Sauf que les milieux politiques confrontent les femmes gabonaises à plusieurs défis propres au sexisme systémique. Pour aujourd’hui nous nous limiterons aux stéréotypes liés au genre.

*1. Une femme politique est souvent critiquée, calomniée et attaquée pour son apparence physique, pour ses choix vestimentaires et pour sa vie privée.* Madame Sylvia Bongo Ondimba, la première dame déchue du système Bongo-PDG, est probablement la femme politique gabonaise qui n’a quasiment jamais été épargnée par ses propres concitoyens. Là où la joliesse de Madame Édith Lucie Bongo Ondimba avait toujours fait l’unanimité parmi les classes populaires, la continuatrice de celle-ci n’aura subi que des quolibets pour son apparence. Aujourd’hui encore, même après sa mise en détention, ça continue. Personne ne s’intéresse à ses compétences  académiques ou à ses lacunes professionnelles, très peu de gens savent si elle est bête ou intelligente. Les gabonais sont essentiellement écœurés par sa soif immodérée pour les pillages économiques et financiers, ils sont ahuris de l’avoir entendue renier son grabataire de mari devant la magistrature et donc ils se moque quotidiennement de son apparence physique.
La même chose se produit en France pour l’âge de Brigitte Macron, au Zimbabwe pour les escapades de Grace Mugabe et en Grande Bretagne pour Theresa May.

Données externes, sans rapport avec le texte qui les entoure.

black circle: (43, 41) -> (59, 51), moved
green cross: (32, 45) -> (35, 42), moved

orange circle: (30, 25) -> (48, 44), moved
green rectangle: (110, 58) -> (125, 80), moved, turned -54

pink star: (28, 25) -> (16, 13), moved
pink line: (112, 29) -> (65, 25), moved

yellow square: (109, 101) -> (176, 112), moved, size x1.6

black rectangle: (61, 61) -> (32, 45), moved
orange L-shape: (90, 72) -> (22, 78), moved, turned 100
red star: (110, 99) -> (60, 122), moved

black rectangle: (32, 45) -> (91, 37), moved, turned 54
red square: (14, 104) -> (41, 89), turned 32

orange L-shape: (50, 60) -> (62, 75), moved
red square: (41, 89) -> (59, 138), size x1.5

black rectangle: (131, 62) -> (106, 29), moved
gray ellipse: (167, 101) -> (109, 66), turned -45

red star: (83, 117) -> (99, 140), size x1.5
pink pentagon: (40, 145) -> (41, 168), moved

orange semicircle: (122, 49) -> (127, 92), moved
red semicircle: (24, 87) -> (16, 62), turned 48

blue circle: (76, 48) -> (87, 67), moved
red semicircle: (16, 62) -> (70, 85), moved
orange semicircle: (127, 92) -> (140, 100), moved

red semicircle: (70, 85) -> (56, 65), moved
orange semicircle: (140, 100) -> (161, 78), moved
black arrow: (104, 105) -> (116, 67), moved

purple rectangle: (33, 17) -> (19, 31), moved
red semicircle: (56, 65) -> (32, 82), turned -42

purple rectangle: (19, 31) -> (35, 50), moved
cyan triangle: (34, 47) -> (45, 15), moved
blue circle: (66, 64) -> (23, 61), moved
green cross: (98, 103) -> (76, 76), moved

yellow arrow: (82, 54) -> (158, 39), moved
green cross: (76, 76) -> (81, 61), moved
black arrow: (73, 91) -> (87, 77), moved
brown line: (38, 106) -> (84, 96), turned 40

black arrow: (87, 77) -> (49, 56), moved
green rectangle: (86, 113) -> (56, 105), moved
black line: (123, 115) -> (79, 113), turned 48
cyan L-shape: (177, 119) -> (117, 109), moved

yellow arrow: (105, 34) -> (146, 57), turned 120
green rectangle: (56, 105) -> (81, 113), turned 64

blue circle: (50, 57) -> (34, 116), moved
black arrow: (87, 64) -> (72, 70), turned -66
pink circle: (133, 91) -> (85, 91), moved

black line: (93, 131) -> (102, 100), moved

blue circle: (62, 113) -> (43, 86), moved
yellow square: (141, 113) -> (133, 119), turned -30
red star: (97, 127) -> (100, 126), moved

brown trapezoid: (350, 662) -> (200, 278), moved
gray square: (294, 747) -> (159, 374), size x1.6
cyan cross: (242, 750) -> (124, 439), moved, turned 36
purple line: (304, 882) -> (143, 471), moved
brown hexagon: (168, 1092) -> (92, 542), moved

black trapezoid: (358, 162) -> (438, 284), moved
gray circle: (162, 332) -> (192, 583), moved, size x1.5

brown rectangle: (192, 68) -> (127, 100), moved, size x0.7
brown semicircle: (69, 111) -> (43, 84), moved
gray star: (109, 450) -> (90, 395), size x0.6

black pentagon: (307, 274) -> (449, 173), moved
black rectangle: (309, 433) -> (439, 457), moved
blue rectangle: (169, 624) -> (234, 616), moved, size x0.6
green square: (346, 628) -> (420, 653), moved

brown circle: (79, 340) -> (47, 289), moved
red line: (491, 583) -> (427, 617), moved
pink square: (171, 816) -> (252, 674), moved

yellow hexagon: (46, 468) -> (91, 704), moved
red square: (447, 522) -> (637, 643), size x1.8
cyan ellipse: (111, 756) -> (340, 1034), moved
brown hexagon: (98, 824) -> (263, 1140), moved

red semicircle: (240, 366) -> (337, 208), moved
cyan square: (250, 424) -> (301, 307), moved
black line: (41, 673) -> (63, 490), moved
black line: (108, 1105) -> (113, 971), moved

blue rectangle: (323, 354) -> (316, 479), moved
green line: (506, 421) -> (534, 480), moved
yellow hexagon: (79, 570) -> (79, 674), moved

*2. Plusieurs femmes politiques sont qualifiées d’émotionnelles, d’irrationnelles et d’incompétentes.* On sous-estime leurs capacités intellectuelles, on les exclue souvent de la prise des décisions et on les marginalise au moment des pactes politiques, parce que jugées moins aptes à faire des choix très difficiles. Certains leaders politiques vont jusqu’à hausser publiquement le ton pour ordonner à leurs épouses ou à leurs collaboratrices politiques de s’exécuter sur-le-champ. Les exemples contemporains sont tellement nombreux qu’il n’est pas besoin de retourner le couteau dans les plaies toujours béantes.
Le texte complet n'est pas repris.